(The Center Square) – Kansas Gov. Laura Kelly has vetoed Senate Bill 50, which would have saved Kansans nearly $300 million in taxes through the next three years.
"The Kansas RELIEF Act is aguaranteed help to low- and middle-income Kansans," Michael Austin, director of the Sandlian Center for Entrepreneurial Government at Kansas Policy Institute, told The Center Square before Kelly's veto. "The tax bill increases the standard deduction, meaning more low- to middle-income Kansans don’t pay state income taxes. It also increases itemization on the state return, allowing roughly 1.2 million taxpayers another option to lower taxes to the state."
Republicans were a few votes shy of a majority in both chambers to override Kelly's veto without support from Democratic lawmakers.
Initially, many Republican legislators were pushing for a much larger tax cut, one that would have saved taxpayers $1.3 billion over three years, but many were wary of the reminiscence of tax cuts in 2012 and 2013 that left the state with budget shortfalls until they were reversed in 2017.

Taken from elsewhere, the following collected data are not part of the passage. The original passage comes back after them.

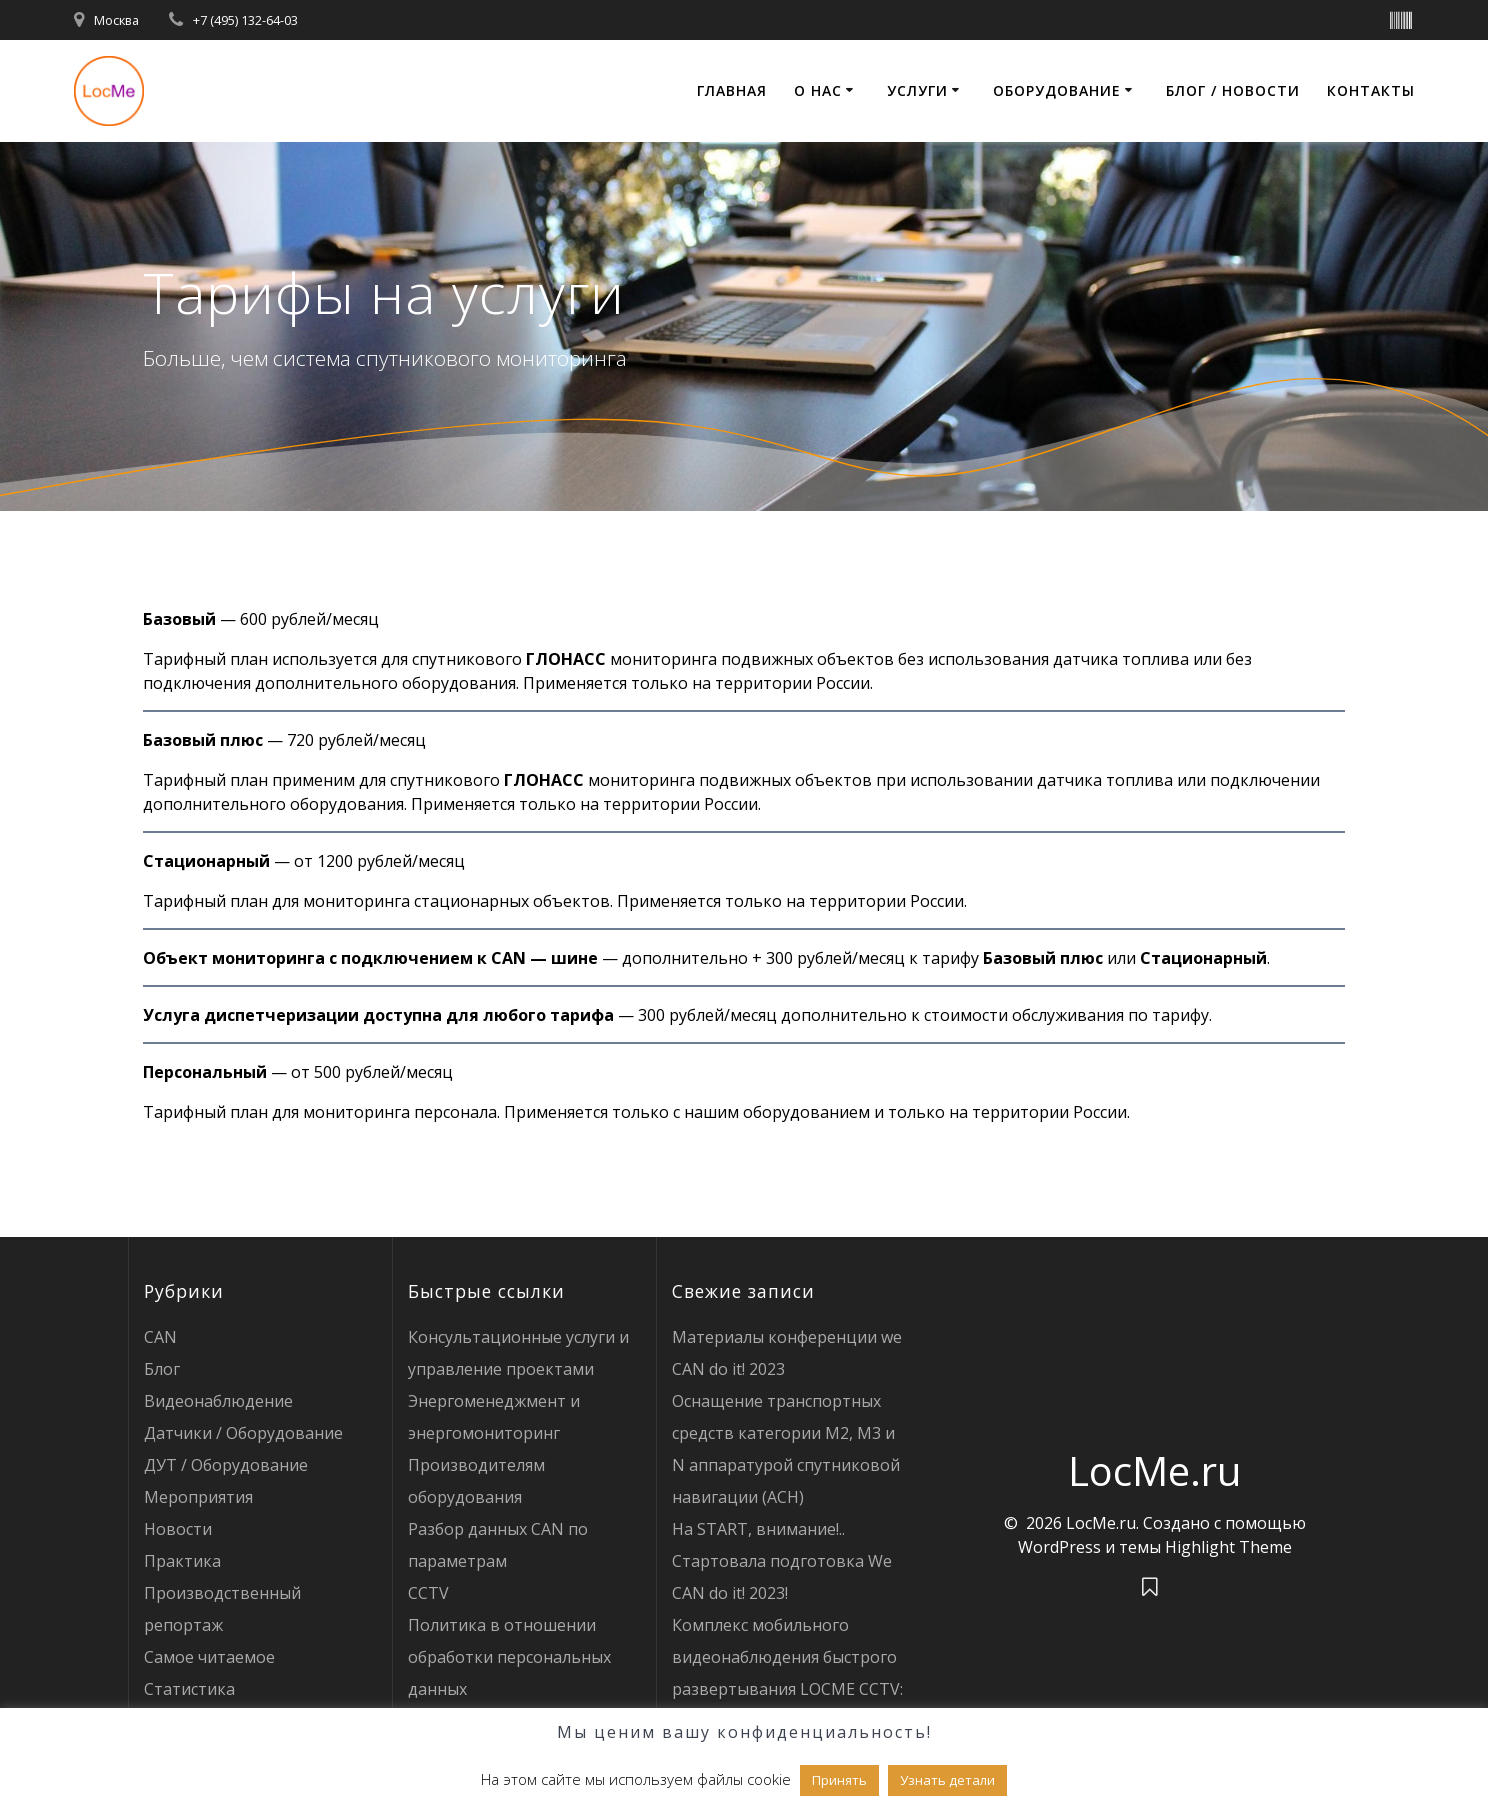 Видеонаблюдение (218, 1401)
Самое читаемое (209, 1657)
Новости (178, 1529)
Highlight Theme (1228, 1547)
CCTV (428, 1593)
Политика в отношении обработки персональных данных (509, 1657)
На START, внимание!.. (758, 1529)
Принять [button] (839, 1780)
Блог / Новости (1233, 90)
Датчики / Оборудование (243, 1433)
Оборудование (1057, 90)
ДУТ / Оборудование (226, 1465)
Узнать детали (947, 1780)
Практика (182, 1561)
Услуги (917, 90)
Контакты (1371, 90)
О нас (818, 90)
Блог (162, 1369)
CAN (160, 1337)
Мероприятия (198, 1497)
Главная (732, 90)
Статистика (189, 1689) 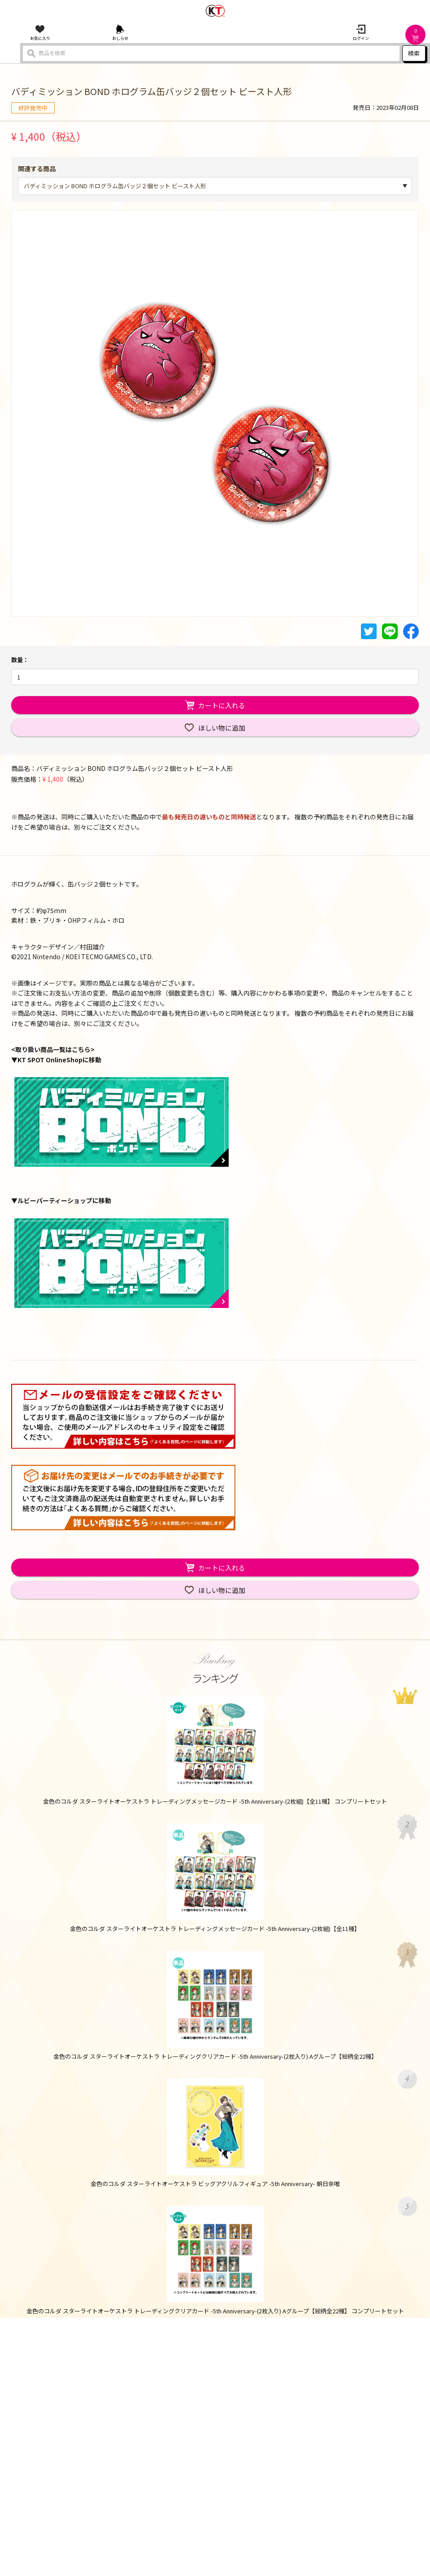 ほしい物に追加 (221, 727)
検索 (414, 53)
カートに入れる (221, 705)
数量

Last year, Kelly vetoed two tax-cutting measures and announced in March of this year that tax cuts should not be on the radar as the state recovers from the coronavirus pandemic. Kelly has stated that she is open to increasing the standard income deduction, offsetting that by charging sales tax on streaming services in the state.
"Unfortunately, Kansas government has a history of spending whatever they want, then raising taxes when forced to deal with the deficit they created," Austin said. "If Kansans and lawmakers don’t want history to repeat itself, they should find ways to reduce wasteful spending programs, so Kansans can see long-term relief."